Computationally, detecting if a point is inside a polygon is most commonly done using a specific formula called Ray Casting algorithm. Luckily, we do not need to create such a function ourselves for conducting the Point in Polygon (PIP) query. Instead, we can take advantage of Shapely’s binary predicates that can evaluate the topolocical relationships between geographical objects, such as the PIP as we’re interested here.
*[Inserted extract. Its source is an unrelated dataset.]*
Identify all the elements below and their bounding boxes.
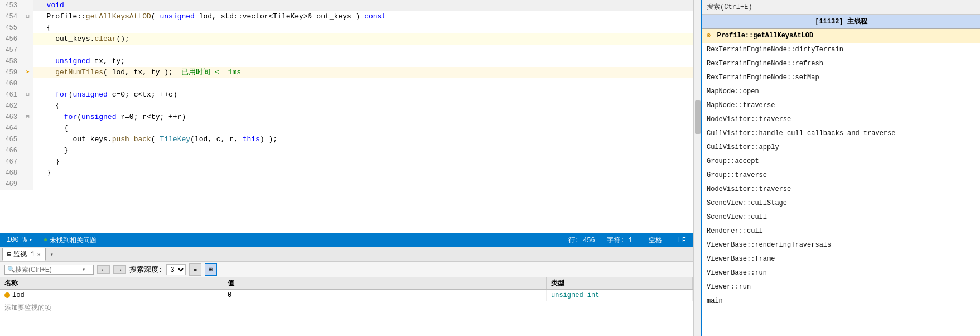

There are basically two ways of conducting PIP in Shapely:

    - using a function called .within() that checks if a point is within a polygon
    - using a function called .contains() that checks if a polygon contains a point

Notice: even though we are talking here about Point in Polygon operation, it is also possible to check if a LineString or Polygon is inside another Polygon.

In [None]:
# Check which collision points are in INSIGHT neighborhood
pip_mask = geo_dfE.within(INSIGHT.loc[0, 'geometry'])
print(pip_mask)

In [None]:
# geo_dfE['neighborhood'] = " "

# # start = time.time()

# for i in range(len(geo_dfE)):
#     for j in range(len(neighb)):
#         if geo_dfE.loc[i, 'geometry'].within(neighb.loc[j, 'geometry']):
#             geo_dfE.loc[i, 'neighborhood'] = neighb.loc[j, 'FIELD_7']
#             break

# # elapsed = (time.time() - start)
# # from datetime import timedelta
# # str(timedelta(seconds=elapsed))

# geo_dfE.head

In [None]:
pip_data = geo_dfE.loc[pip_mask]

In [None]:
INSIGHT.reset_index(drop=True, inplace=True)
fig, ax = plt.subplots(figsize=(15,15))
neighb.plot(ax=ax, alpha=0.8, facecolor='gray')
INSIGHT.plot(ax=ax, facecolor='red')
pip_data.plot(ax=ax, color='blue', markersize=0.001)     # plot also the points on top of the map
plt.tight_layout()

In [None]:
# Create the geo dataframe of INSIGHT ('Church-Yonge Corridor (75)')
geo_dfE_I = pip_data
geo_dfE_I

In [None]:
# It will be used for the notebook 'Regression'
# geo_dfE_I.to_csv('geo_dfE_I.csv')